▸ **DATA BLOCK**:
+++++
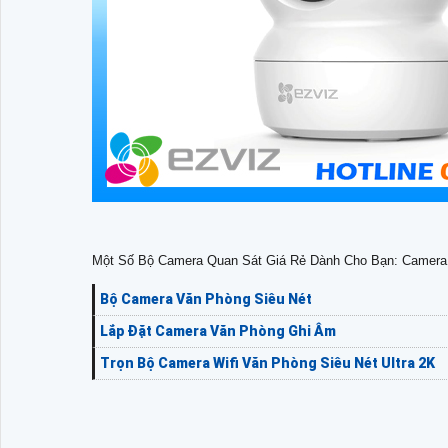
Một Số Bộ Camera Quan Sát Giá Rẻ Dành Cho Bạn: Camer
Bộ Camera Văn Phòng Siêu Nét
Lắp Đặt Camera Văn Phòng Ghi Âm
Trọn Bộ Camera Wifi Văn Phòng Siêu Nét Ultra 2K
+++++
▸ **EXERCISE AIM**: Copy the lines above exactly, beginning at the line containing "Bộ Camera Văn Phòng Siêu Nét" and stopping at the last line.

▸ **WRITTEN RESPONSE**:
Bộ Camera Văn Phòng Siêu Nét
Lắp Đặt Camera Văn Phòng Ghi Âm
Trọn Bộ Camera Wifi Văn Phòng Siêu Nét Ultra 2K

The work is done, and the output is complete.